Weston and Bain then lay out their vision of a school that uses technology as “cognitive tools” to transform teaching and learning (p. 11). Such schools have six features (pp.12-13):
1. Agreed upon “simple rules” that the entire school community “believes about teaching and learning.”
2. School community “deliberately and systematically uses its simple rules” to design and implement school tasks and actions.
3. All members of community are “engaged in creating, adapting, and sustaining the … design of the school.”
4. Real-time feedback from all community members “drives bottom-up change,” and makes each member accountable.
5. The interaction of rules, design, collaboration, and feedback lead to a shared conceptual framework for daily classroom and school activities that is self-organized and ever changing.
6. This self-organized, dynamic community “demand(s) systemic and ubiquitous use of technology” (p.13) to use “cognitive tools” everyday in classroom practice.
Soaring to rhetorical heights, this rosy picture of community solidarity in designing and implementing schools where 1:1 laptops can now—as never before–effortlessly and quietly transform teaching and learning is startling in its denial of history and context.I found no mention of the frequent ideological wars over the best ways of teaching and learning and the constant political struggles over dollars, staff, and buildings–all of which have shaped the course of school reform in the past century and a half. Nary a word about severe inequities in teaching and learning in big city schools. Even worse, feature 6 where the community stipulates that technology has to be used in classrooms daily ignores all of the prior conflicts over innovative devices and assumes that even with community agreement, desired student outcomes will be achieved.

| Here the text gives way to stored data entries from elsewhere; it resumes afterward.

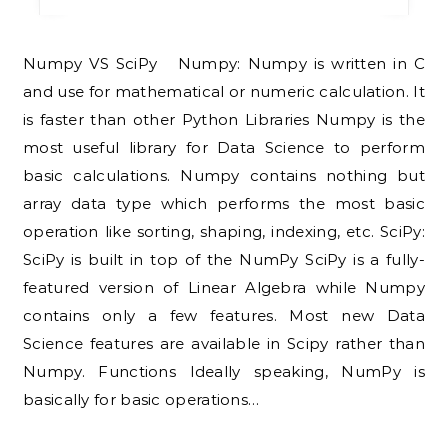
Numpy VS SciPy Numpy: Numpy is written in C
and use for mathematical or numeric calculation. It
is faster than other Python Libraries Numpy is the
most useful library for Data Science to perform
basic calculations. Numpy contains nothing but
array data type which performs the most basic
operation like sorting, shaping, indexing, etc. SciPy:
SciPy is built in top of the NumPy SciPy is a fully-
featured version of Linear Algebra while Numpy
contains only a few features. Most new Data
Science features are available in Scipy rather than
Numpy. Functions Ideally speaking, NumPy is
basically for basic operations…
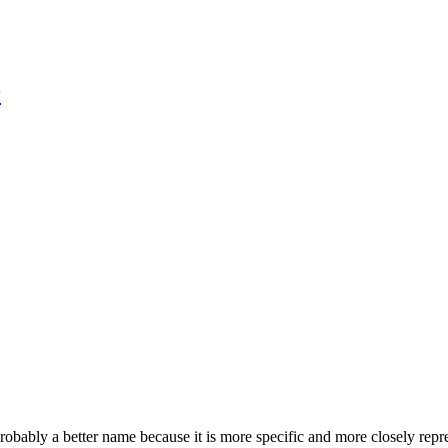
r
robably a better name because it is more specific and more closely repr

Had the authors identified private and public schools over the past decades that have had these six features and used technology to transform children and adults, their argument would have been stronger. Absent the naming of such schools that have sustained and scaled up change to districts and states, and without any sense of frequent political conflicts over choice, competition, entrepreneurial innovations, and the low return on investment that instructional technology has accumulated over the past quarter-century, I found the authors’ analysis of the problem of 1:1 laptops far superior to their blue-sky scenario for creating school communities that “demand” use of technologies as cognitive tools to completely overhaul teaching and learning.